> Assignment:
Reply with one number: the count of lines in the data that hold the string "všem".
(Source data begins)
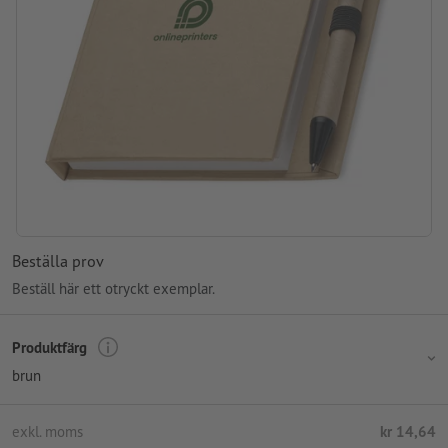
Beställa prov
Beställ här ett otryckt exemplar.
Produktfärg
brun
exkl. moms
kr 14,64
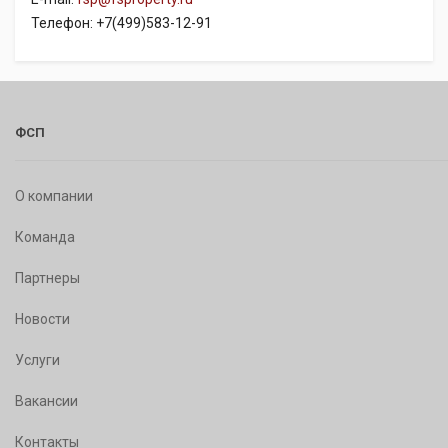
Телефон: +7(499)583-12-91
ФСП
О компании
Команда
Партнеры
Новости
Услуги
Вакансии
Контакты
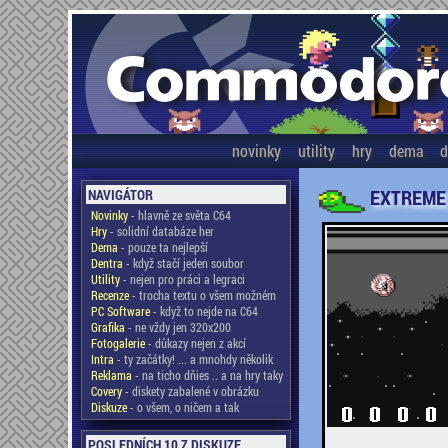
novinky
utility
hry
dema
d
EXTREME 
NAVIGÁTOR
Novinky
- hlavně ze světa C64
Hry
- solidní databáze her
Dema
- pouze ta nejlepší
Dentra
- když stačí jeden soubor
Utility
- nejen pro práci a legraci
Recenze
- trocha textu o všem možném
PC Software
- když to nejde na C64
Grafika
- ne vždy jen 320x200
Fotogalerie
- důkazy nejen z akcí
Intra
- ty začátky! ... a mnohdy několik
Reklama
- na ticho dňies .. a na hry taky
Covery
- diskety zabalené v obrázku
Diskuze
- o všem, o ničem a tak
POSLEDNÍCH 10 Z DISKUZE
(Source data ends)
> Result for this exercise:
2